Speaking to foreign journalists, Zelensky said 1300 Ukrainian soldiers have been killed since the conflict began – the first time he has mentioned his country's own military casualties.
He claimed that more than 12,000 Russian soldiers have died, double US estimates. It is "a ratio of one to 10, but that doesn't make me happy", the president said at a heavily-guarded press briefing in Kyiv.
Zelensky said Russia "will conquer Kyiv only if they kill all of us. They'll need to live in a world without us. They won't find friends among Ukrainians".
He said peace talks could not be held in Ukraine, Russia or Belarus because they were not neutral territory, adding: "Do I think that Israel can be such a land, and especially Jerusalem? I think so, and I told him [Bennett] that. I can't talk about the details of his talks with the Russian president. We take it positively."
The Israeli prime minister last week became the first foreign leader to travel to Moscow to meet Putin since the invasion of Ukraine. The two held hours of talks.
The Russian and Ukrainian foreign ministers met in Turkey on Thursday for their first talks since the invasion, which led to opening of some humanitarian corridors to evacuate civilians. Both sides have since accused the other of blocking those efforts.
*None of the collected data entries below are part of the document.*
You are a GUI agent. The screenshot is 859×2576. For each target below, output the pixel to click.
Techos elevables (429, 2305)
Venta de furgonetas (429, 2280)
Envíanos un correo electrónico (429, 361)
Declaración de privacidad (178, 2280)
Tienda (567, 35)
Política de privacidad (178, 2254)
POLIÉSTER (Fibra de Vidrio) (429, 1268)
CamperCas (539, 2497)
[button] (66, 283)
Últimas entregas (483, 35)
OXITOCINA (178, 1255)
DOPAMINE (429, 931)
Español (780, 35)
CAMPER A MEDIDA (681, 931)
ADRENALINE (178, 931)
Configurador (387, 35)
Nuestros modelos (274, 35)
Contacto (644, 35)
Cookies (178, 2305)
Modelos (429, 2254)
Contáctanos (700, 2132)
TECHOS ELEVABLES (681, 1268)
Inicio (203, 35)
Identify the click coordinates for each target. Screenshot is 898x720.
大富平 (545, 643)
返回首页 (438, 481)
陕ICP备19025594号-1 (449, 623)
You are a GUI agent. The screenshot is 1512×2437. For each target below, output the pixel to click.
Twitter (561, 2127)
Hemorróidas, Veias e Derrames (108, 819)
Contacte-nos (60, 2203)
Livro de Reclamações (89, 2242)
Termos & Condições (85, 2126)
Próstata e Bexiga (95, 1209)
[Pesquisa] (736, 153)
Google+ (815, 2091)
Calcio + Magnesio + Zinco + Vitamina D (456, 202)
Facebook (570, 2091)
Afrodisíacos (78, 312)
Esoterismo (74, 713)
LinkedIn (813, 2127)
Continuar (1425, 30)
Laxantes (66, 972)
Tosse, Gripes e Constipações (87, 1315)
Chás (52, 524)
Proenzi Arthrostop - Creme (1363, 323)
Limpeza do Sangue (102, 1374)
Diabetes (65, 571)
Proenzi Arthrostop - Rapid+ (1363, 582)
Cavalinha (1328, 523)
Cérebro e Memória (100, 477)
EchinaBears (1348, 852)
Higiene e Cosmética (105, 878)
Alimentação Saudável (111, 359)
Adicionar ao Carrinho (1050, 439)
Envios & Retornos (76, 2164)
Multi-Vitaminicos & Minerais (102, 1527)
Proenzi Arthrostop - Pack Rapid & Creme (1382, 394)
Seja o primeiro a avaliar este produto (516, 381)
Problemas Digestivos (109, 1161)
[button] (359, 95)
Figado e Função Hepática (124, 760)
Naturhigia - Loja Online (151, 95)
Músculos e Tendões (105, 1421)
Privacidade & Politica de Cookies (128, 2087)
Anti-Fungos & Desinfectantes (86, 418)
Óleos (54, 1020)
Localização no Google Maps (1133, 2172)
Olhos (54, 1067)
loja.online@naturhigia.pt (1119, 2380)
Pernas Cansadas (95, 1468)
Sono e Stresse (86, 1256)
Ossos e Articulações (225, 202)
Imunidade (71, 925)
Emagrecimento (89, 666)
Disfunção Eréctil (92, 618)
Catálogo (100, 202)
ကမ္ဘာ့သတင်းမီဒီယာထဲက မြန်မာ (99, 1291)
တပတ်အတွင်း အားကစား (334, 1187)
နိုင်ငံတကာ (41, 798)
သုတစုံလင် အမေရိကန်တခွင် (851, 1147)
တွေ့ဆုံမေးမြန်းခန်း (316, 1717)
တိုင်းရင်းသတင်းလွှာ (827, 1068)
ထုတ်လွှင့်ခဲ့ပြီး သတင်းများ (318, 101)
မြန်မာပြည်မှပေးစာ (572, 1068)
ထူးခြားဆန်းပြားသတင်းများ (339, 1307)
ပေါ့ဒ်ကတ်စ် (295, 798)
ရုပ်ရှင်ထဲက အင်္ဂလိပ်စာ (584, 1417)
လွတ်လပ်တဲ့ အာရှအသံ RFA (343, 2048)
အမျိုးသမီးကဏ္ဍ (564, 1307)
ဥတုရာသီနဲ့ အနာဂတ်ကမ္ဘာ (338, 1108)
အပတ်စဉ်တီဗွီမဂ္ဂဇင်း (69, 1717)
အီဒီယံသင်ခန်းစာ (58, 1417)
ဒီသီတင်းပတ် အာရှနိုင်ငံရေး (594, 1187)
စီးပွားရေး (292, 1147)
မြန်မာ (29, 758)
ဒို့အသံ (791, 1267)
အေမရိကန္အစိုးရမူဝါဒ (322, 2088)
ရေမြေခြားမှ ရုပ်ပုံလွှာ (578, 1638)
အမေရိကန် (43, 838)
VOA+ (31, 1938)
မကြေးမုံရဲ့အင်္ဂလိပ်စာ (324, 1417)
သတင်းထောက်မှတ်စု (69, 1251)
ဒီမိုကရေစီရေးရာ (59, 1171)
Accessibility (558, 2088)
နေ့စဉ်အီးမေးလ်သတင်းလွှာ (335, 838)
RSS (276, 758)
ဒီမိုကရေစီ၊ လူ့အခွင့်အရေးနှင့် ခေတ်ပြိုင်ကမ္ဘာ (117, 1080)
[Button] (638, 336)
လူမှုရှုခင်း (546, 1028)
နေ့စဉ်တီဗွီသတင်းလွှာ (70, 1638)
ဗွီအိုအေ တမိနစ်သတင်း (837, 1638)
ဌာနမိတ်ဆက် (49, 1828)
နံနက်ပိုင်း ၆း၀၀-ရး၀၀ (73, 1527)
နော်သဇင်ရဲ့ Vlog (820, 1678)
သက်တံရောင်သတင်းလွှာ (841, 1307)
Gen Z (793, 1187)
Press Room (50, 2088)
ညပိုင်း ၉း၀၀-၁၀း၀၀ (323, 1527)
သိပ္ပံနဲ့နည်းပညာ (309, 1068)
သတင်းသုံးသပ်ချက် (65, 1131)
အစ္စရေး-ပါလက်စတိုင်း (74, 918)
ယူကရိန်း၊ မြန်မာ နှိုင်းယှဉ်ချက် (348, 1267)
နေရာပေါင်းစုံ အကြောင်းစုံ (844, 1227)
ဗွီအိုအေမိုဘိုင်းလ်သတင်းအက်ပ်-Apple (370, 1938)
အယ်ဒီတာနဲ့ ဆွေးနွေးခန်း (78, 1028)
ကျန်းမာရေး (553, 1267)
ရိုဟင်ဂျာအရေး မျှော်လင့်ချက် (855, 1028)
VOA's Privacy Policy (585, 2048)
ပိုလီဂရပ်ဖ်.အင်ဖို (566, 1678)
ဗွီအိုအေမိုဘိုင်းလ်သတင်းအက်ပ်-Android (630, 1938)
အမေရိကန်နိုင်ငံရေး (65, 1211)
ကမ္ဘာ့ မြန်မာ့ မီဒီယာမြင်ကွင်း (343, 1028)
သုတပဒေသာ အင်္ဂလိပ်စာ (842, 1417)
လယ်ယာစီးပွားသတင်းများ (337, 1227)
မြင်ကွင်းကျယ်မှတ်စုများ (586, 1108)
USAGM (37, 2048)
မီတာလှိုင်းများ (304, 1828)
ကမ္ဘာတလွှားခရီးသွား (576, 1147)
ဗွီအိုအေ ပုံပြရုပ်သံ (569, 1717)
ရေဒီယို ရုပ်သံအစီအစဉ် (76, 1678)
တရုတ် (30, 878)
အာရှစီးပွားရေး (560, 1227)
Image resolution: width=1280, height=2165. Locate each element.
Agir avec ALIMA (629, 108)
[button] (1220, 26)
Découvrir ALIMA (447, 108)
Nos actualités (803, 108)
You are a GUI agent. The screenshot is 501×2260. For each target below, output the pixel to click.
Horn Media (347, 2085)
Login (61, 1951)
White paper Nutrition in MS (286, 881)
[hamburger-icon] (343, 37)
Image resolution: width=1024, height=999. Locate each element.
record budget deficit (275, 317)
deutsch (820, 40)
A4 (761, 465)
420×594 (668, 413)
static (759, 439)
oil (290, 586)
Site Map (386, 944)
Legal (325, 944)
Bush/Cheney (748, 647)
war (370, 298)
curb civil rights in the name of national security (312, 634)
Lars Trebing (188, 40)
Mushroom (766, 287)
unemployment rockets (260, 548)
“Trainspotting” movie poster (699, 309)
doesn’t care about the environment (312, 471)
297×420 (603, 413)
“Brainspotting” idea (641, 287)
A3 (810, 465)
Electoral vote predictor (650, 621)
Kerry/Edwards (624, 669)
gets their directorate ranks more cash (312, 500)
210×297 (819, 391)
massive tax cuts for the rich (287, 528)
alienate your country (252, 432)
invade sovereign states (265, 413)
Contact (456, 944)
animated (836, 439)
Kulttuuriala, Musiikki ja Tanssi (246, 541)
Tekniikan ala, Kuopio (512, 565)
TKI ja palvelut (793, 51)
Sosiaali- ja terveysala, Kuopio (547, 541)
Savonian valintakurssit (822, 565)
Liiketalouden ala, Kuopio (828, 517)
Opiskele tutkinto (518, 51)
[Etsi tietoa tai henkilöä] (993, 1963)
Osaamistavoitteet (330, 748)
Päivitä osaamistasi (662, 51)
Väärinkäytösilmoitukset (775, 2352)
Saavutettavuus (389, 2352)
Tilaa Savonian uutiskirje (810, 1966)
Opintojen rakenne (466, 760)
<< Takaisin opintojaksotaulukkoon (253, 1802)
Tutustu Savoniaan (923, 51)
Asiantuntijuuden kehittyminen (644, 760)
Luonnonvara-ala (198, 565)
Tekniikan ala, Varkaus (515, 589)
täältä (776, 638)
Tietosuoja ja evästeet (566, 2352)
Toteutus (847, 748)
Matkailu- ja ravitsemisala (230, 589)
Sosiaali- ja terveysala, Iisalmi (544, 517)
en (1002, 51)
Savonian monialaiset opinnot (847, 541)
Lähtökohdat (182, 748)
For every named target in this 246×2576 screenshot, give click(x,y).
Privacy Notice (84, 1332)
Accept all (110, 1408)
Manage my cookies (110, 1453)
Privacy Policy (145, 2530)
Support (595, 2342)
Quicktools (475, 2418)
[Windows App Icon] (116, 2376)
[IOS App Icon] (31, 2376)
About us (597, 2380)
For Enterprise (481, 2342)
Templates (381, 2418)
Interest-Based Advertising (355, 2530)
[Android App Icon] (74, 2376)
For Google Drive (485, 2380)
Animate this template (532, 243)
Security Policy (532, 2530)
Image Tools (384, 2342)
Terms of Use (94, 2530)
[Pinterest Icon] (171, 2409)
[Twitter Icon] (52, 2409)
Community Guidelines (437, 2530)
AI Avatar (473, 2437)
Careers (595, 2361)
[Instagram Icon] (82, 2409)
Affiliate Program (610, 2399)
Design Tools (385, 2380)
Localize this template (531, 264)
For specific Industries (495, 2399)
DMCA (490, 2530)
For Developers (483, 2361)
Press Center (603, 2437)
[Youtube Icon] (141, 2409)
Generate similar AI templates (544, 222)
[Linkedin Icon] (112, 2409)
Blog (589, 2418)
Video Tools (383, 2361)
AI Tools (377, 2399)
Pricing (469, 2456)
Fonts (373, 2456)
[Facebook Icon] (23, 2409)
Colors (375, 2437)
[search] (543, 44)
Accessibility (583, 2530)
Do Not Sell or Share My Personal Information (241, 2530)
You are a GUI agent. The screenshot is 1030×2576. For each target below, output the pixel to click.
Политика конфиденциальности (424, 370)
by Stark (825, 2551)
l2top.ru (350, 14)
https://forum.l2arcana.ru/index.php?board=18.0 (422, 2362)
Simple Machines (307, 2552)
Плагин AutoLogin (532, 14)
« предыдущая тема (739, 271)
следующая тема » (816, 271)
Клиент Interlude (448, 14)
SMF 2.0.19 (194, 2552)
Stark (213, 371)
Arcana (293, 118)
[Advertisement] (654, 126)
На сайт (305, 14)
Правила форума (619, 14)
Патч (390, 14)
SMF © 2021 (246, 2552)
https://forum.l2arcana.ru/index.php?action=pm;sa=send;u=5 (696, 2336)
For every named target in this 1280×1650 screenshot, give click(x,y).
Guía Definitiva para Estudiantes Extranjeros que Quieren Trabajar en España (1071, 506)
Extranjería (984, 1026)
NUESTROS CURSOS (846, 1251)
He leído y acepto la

Michael Brodsky, Israel's ambassador to Ukraine, said: "The idea to hold a summit in Jerusalem has also been raised before. If it can contribute, I think we of course must agree and take the idea forward."
Ukrainian officials denied reports that Israel was pressuring Kyiv to submit to unacceptable Russian demands such as the surrender of the Donbas and recognition of Crimea, which Moscow annexed in 2014.
It came after Zelensky issued a direct appeal to Russian mothers, urging them not to allow their sons to be conscripted into war.
He spoke in Russian as he said: "Do not send your children to war in a foreign land. Do not believe that they will be sent just somewhere for combat areas, or just somewhere in non-combat conditions.
"Check where your son is and, if you have even the slightest suspicion, any doubt that your son may be sent to war against Ukraine, act immediately.Do not give your son to death or captivity."